### Work order
Check each line of the listing for the word "click" and report the ones that have it.

### Data extracts
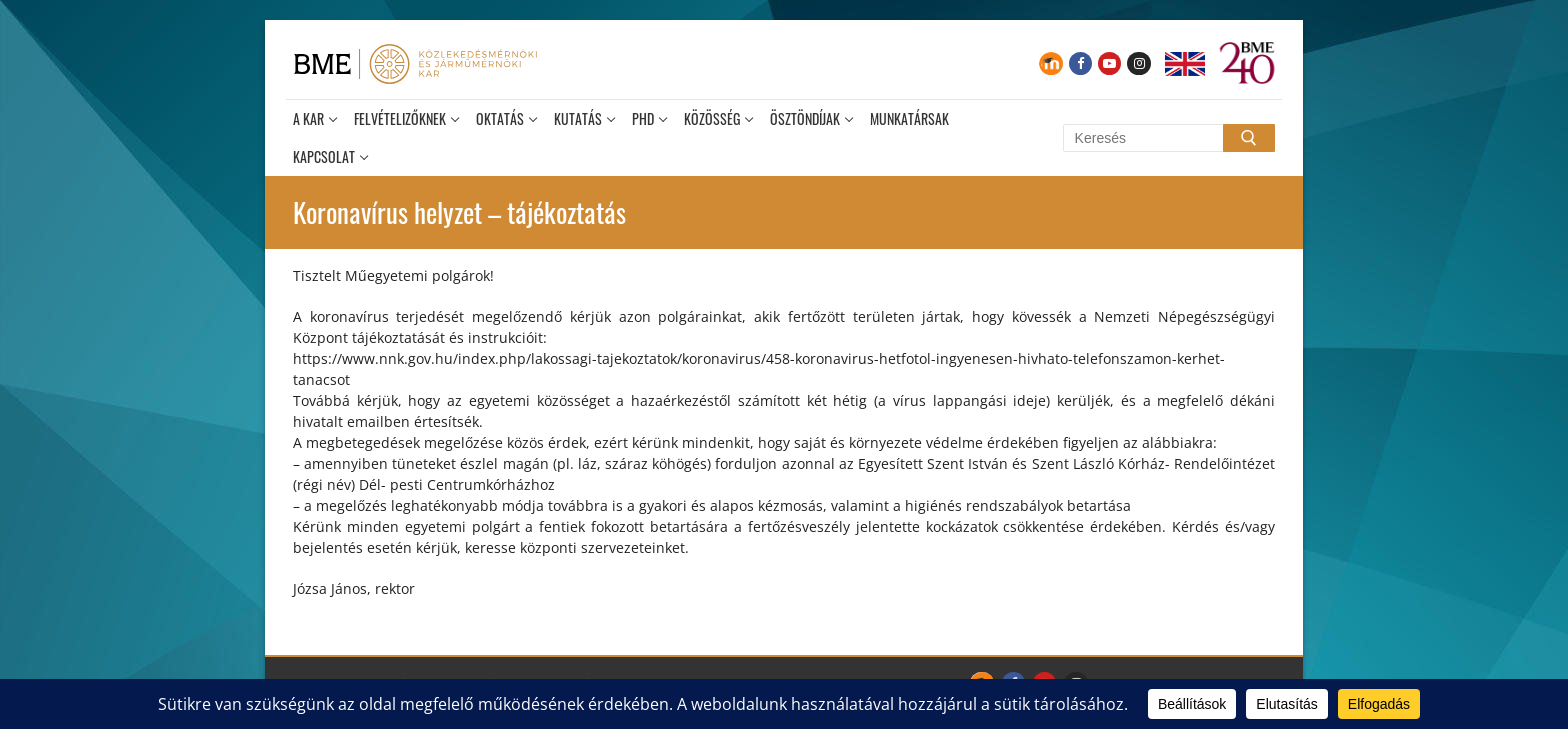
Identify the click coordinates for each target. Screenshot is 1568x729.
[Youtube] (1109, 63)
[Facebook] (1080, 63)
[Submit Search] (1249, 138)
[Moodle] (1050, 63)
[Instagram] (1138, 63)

==

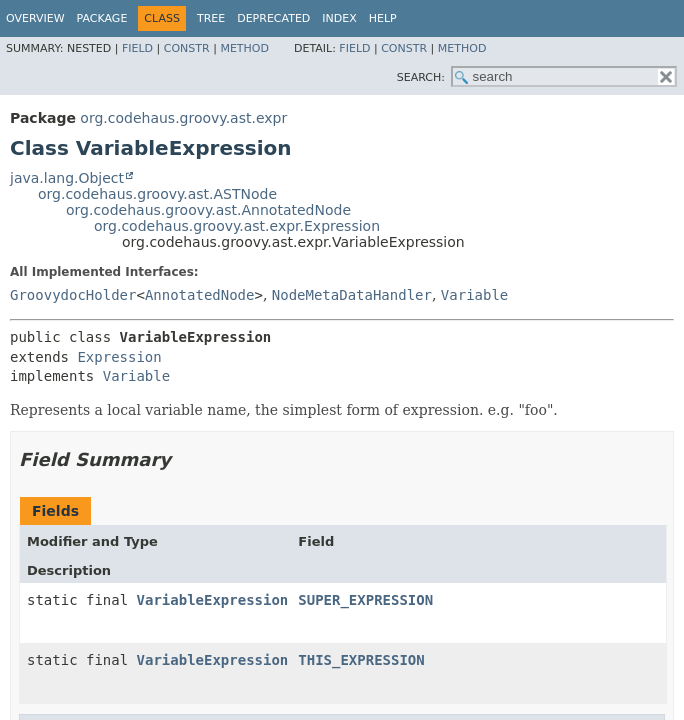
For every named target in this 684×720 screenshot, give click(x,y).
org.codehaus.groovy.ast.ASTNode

### Your response
Identify the click coordinates for each target. Screenshot is 1568x729.
For every named target in this 684×720 screenshot, give click(x,y).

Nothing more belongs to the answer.